Buch- und Bibliothekswissenschaften

Illustratoren, Buchkunst und ­Bibliophilie

Aus: fachbuchjournal-Ausgabe 5/2023

Von Bonnard bis Klemke. Illustrierte Bücher und Mappenwerke aus der Sammlung Wieland Schütz. Grassi Museum für Angewandte Kunst Leipzig, deutsch/englisch, 300 S., Faber&Faber, Leipzig 2023, ISBN 978-3-86730-256-2. € 40,00.

Das Grassimuseum für angewandte Kunst in Leipzig hat der vielseitigen Sammlung illustrierter Bücher und Mappenwerke von Wieland Schütz, selbst ein bekannter Gebrauchsgrafiker und Plakatdesigner, eine großartige Ausstellung gewidmet und dazu einen umfangreichen und exquisit gestalteten Katalog herausgegeben. Zwei Jahrhunderte, von 1828 bis heute, umfasst die hier dokumentierte und chronologisch angeordnete Ausstellung. Aus der überwältigenden Fülle französischer, englischer und deutscher Illustratoren können hier nur einige Höhe- und Schwerpunkte gewürdigt werden.
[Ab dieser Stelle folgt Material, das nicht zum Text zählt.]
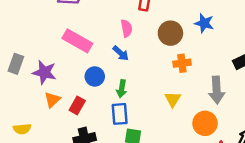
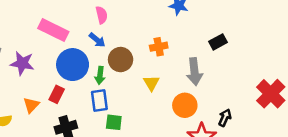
brown circle: (170, 33) -> (121, 60), moved
blue circle: (95, 76) -> (73, 65), size x1.6
orange triangle: (52, 100) -> (31, 105), moved

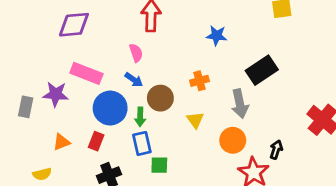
black rectangle: (218, 42) -> (262, 70), size x1.6
purple star: (22, 63) -> (56, 94), moved
orange triangle: (31, 105) -> (61, 142), moved, turned 30

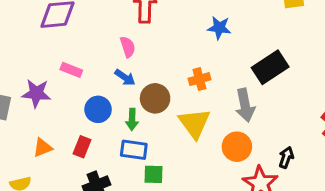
pink rectangle: (86, 73) -> (71, 70), size x0.6
blue circle: (110, 108) -> (98, 109), size x0.7
yellow triangle: (195, 120) -> (195, 123), size x1.6
blue rectangle: (142, 143) -> (134, 150), turned -70

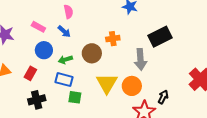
pink rectangle: (71, 70) -> (38, 27), moved
brown circle: (155, 98) -> (92, 53), moved
green arrow: (132, 119) -> (65, 60), turned 64
yellow triangle: (195, 123) -> (107, 83), moved

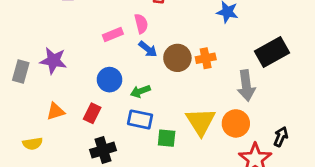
pink rectangle: (38, 27) -> (113, 35), moved, turned -48
blue arrow: (64, 31) -> (148, 49), moved
brown circle: (92, 53) -> (177, 58), moved
green square: (75, 97) -> (167, 138), moved

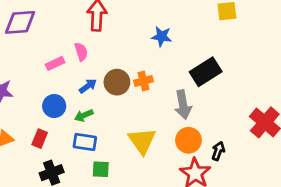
blue arrow: (148, 49) -> (88, 86), moved, turned -72
orange circle: (236, 123) -> (188, 140), moved
green square: (167, 138) -> (101, 169), moved

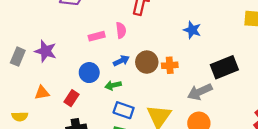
gray arrow: (183, 105) -> (200, 92), turned 65
blue rectangle: (85, 142) -> (124, 110), moved

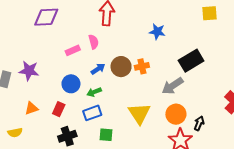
blue rectangle: (124, 110) -> (92, 113), moved, turned -30

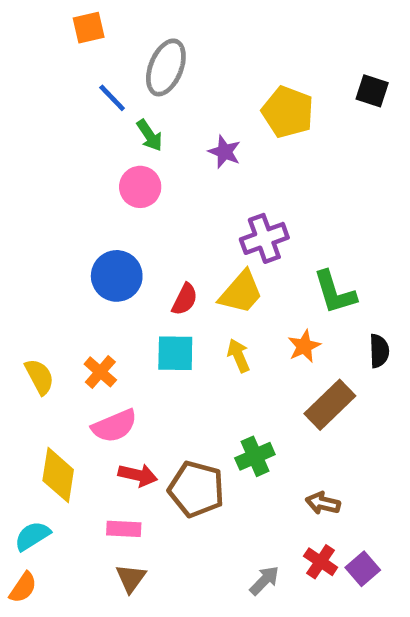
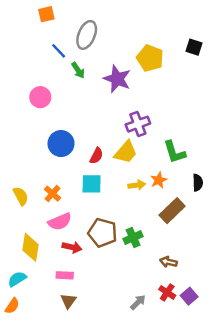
purple star: (224, 152) -> (117, 79), size x1.6
pink circle: (140, 187) -> (40, 97), moved
yellow arrow: (239, 356) -> (137, 185), moved, turned 105
brown pentagon: (196, 489) -> (103, 233), moved

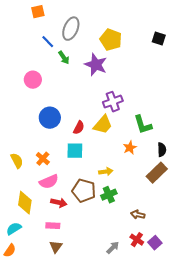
yellow pentagon: (150, 58) -> (111, 40), moved
yellow arrow: (137, 185) -> (106, 172), moved
brown rectangle: (172, 211) -> (157, 173), moved

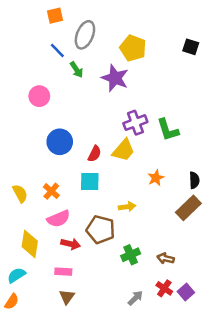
orange square: (38, 12) -> (55, 16), moved
green L-shape: (143, 125) -> (168, 130), moved
green cross: (109, 195) -> (131, 255), moved

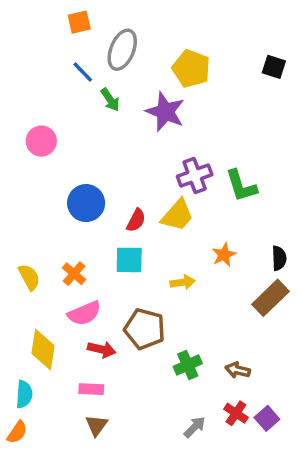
pink circle: (39, 96) -> (41, 141), moved
yellow arrow: (127, 207) -> (183, 282), moved
cyan semicircle: (16, 275) -> (24, 394), turned 126

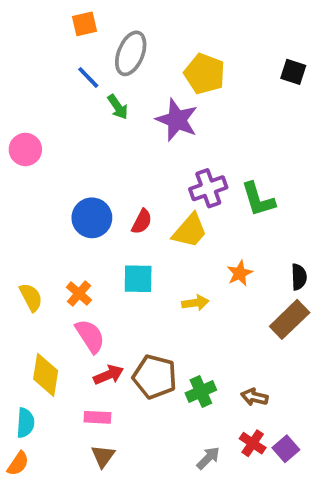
pink circle: (41, 141) -> (25, 149), moved
red semicircle: (136, 220) -> (142, 222), moved
pink semicircle: (84, 313) -> (90, 336), turned -100
brown pentagon: (145, 329) -> (155, 377), moved
red arrow: (102, 349) -> (109, 375), turned -36

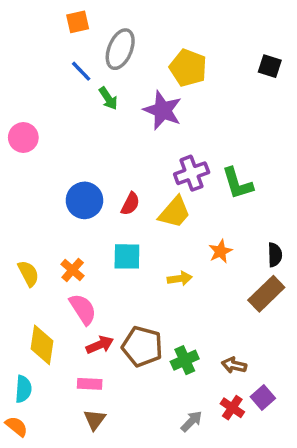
purple square: (286, 449) -> (263, 398), moved
orange semicircle: (18, 464) -> (16, 426), turned -85

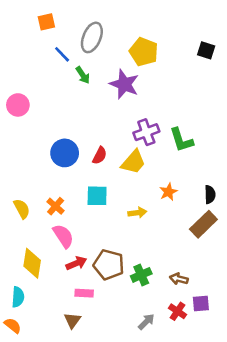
orange square: (78, 22) -> (46, 22), moved
pink rectangle: (90, 384) -> (84, 293), moved
purple square: (263, 398) -> (201, 303), turned 36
Entgegen der Meinung vieler ist die Illustration keineswegs nur den Kinder- und Jugendbüchern vorbehalten. Die fortschreitende Reproduktionstechnik zu Beginn des 19. Jahrhunderts beförderte das Interesse an der Bebilderung auch klassischer Literatur. Berühmte Maler, etwa Henri Matisse, Oskar Kokoschka oder der Skulpteur Aristide Maillol, haben sich anspruchsvoller sowie populärer Weltliteratur gewidmet und sie mit ihrem ganz persönlichen Blick und Stil neu interpretiert. Eugène Delacroix setzte sich noch zu Lebzeiten Goethes mit dem Faust auseinander, erregte mit seiner dramatischen Auslegung jedoch das Missfallen des Dichters. Der Engländer Walter Crane illustrierte Kinderlieder, ebenso die Dramen Shakespeares. Nicht nur die kostengünstigere Vervielfältigung durch die Lithografie beschleunigte die Herstellung illustrierter Bücher, auch die allgemeine Alphabetisierung und das wachsende Lesepublikum ließen den Buchmarkt expandieren. Die Belletristik erreichte nun vor allem die Frauen und Kinder in großer Zahl. Ein Illustrator vermochte durch die Texte berühmter Schriftsteller und Dichter auf sich aufmerksam machen, gleichzeitig erleichterte die Bebilderung auch den Zugang der Leser zu den Texten der Klassiker.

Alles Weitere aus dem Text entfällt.